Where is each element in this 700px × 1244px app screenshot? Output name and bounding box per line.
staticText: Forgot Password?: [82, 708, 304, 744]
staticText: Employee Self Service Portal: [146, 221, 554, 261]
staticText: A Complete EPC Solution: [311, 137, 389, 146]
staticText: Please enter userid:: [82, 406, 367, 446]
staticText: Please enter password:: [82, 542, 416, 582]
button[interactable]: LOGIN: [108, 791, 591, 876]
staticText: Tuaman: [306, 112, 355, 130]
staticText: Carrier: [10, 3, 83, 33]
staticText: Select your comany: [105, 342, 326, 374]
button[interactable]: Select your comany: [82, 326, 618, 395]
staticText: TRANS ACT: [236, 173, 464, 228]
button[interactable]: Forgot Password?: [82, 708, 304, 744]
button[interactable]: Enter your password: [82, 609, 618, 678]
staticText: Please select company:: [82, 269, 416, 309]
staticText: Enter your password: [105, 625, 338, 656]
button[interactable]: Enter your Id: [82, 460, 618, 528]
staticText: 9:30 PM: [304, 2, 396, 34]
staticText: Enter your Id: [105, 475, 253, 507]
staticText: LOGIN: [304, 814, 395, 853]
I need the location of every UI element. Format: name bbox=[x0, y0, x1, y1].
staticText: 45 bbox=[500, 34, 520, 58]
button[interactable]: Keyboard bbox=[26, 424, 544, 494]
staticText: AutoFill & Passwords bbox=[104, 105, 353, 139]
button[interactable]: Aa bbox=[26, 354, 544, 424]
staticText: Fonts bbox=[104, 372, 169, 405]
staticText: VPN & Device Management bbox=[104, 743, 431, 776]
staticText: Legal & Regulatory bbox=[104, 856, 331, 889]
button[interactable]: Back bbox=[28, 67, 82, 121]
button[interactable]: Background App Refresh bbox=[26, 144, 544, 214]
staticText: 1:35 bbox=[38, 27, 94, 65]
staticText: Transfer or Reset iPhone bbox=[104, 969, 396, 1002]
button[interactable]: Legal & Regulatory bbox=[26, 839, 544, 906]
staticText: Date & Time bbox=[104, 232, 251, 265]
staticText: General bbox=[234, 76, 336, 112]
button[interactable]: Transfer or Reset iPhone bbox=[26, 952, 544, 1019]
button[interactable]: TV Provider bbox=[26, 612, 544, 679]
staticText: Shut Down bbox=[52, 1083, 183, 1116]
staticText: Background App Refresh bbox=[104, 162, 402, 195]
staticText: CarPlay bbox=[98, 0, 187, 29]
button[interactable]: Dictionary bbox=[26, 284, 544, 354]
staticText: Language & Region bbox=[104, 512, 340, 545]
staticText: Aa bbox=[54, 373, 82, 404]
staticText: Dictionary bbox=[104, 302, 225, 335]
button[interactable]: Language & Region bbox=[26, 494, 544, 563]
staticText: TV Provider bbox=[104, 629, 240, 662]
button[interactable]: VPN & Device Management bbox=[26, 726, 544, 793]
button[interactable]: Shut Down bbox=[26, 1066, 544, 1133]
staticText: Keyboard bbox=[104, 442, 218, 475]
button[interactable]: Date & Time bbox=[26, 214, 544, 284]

◆ ◆ ◆

• [What you should do] Show every line of the material that includes the string "element".

• [Response area]
Where is each element in this 700px × 1244px app screenshot? Output name and bounding box per line.
I need the location of every UI element. Format: name bbox=[x0, y0, x1, y1].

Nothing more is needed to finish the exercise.